158, curandeirismo; art. 185, cultos religiosos: ultrajar objetos; art. 186: impedimento e
etc. Além de serem freqüentemente enquadrados por algazarra, desordem e também por
vadiagem, já que por definição o “vadio” era todo aquele que ocupasse a via pública,
considerado suspeito pela tipologia policial e que não estivesse desenvolvendo uma
atividade lícita, ou seja, um emprego reconhecido e que também, comprovasse
domicílio certo, o que quase sempre não era de intenção dos policiais comprovarem.

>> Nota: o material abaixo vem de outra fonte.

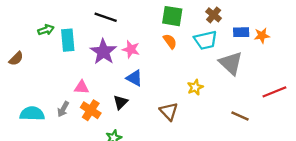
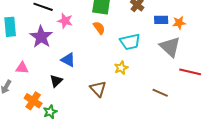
cyan trapezoid: (206, 40) -> (130, 42), moved
pink star: (131, 49) -> (65, 21), moved
gray triangle: (231, 63) -> (170, 47), moved
red line: (274, 92) -> (190, 72), turned 35
orange cross: (91, 110) -> (33, 101), moved

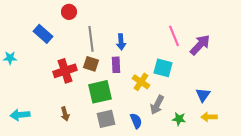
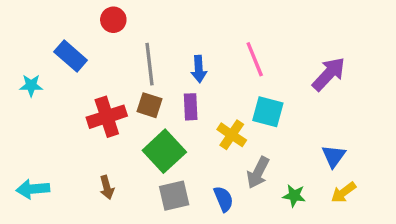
pink line: (174, 36) -> (255, 59), moved
cyan star: (10, 58) -> (31, 85), moved
green square: (100, 92) -> (164, 151), turned -30
yellow arrow: (209, 117) -> (343, 192), turned -35

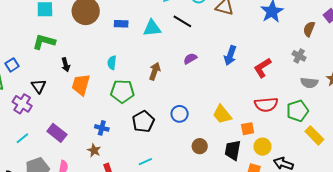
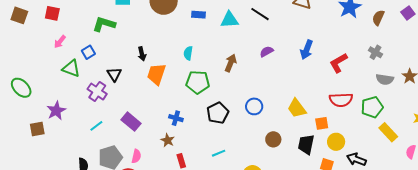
brown semicircle: (309, 29) -> (378, 18), moved
green L-shape: (44, 42) -> (104, 24), moved

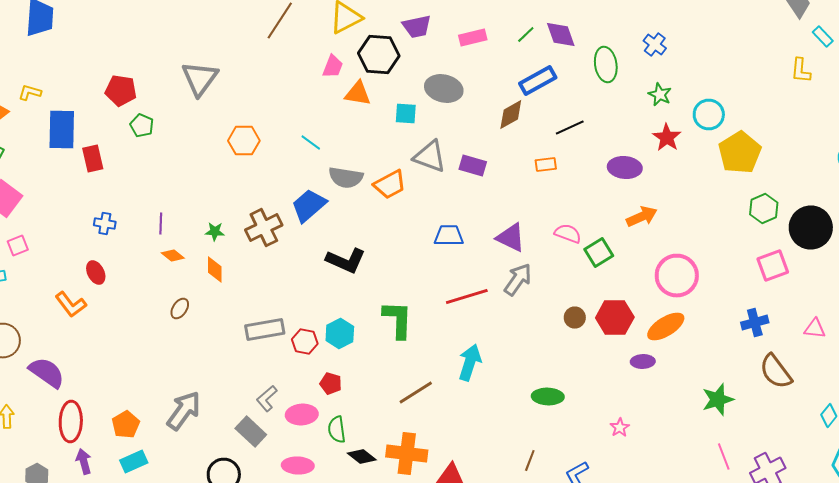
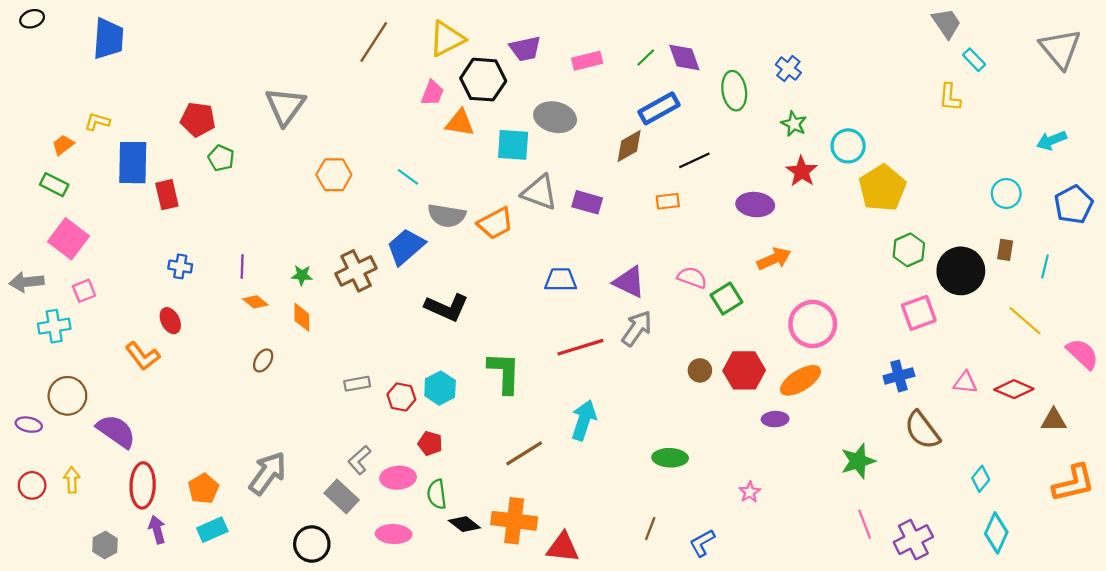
cyan square: (406, 114) -> (513, 145), size x1.4
gray rectangle: (265, 330) -> (357, 384), size x0.6

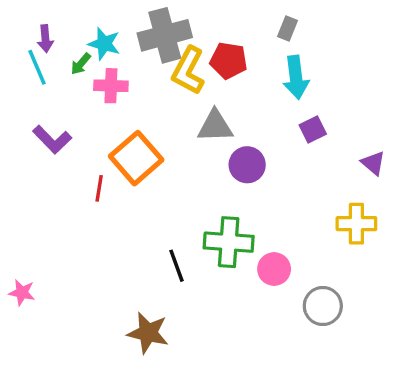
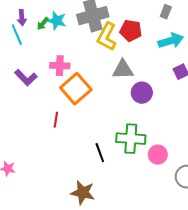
green arrow: (81, 64) -> (43, 24), moved
cyan arrow: (296, 77) -> (171, 41), turned -100
pink cross: (111, 86) -> (60, 66), moved
red line: (99, 188) -> (56, 120), moved

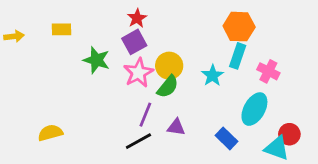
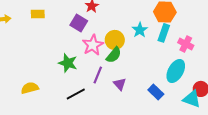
purple square: (134, 42) -> (79, 23), moved, turned -30
green star: (96, 60) -> (68, 63), moved
cyan star: (213, 75) -> (140, 30), moved
purple triangle: (176, 127) -> (120, 84), turned 40
black line: (138, 141) -> (76, 94), moved

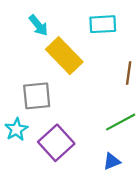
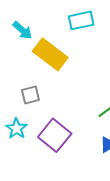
gray square: (37, 96) -> (30, 95), size x0.7

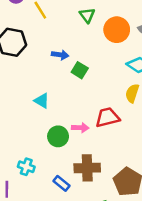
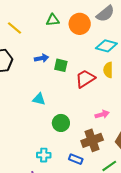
green triangle: (87, 15) -> (53, 20), turned -40
red trapezoid: (108, 117) -> (85, 79), moved
pink arrow: (80, 128) -> (102, 114), moved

“dessa forma a polícia tem nas mãos instrumentos de disciplinarização do conjunto das
camadas populares que lhe permitem demarcar regras de comportamento no espaço
urbano – ainda que precariamente. Empregando-as “estafadas chapas” de identificação
como gatunos conhecidos, desordeiros ou vagabundos, é possível a polícia punir,
mesmo fora do âmbito processual, aqueles que criam problemas para a vida na cidade”.
(25)
Dessa forma, as manifestações populares serão vistas como um perigo eminente que
habita o espaço urbano e onde a polícia através de uma série de ações rotinizadas
procura exercer um controle social como nas festas populares: no caso a festa da Penha:
“A festa da Penha, talvez a mais importante na época, provocava inquietação e planos
com alguma antecedência”.(26)
Enfim, são nessas festas tomadas pelos costumes negros, que passam a ser no meio
urbano espaços de representação social para camadas populares, e uma construção
simbólica que reverberiza no imaginário carioca, e passa a construir a sua modernidade
e identidade cultural, no âmbito das reinvenções e práticas transculturais na dimensão
da sua ótica de cotidianidade como, no caso dos compositores populares que lançavam
as suas músicas na festa da Penha, antes do advento do rádio. E era o acontecimento.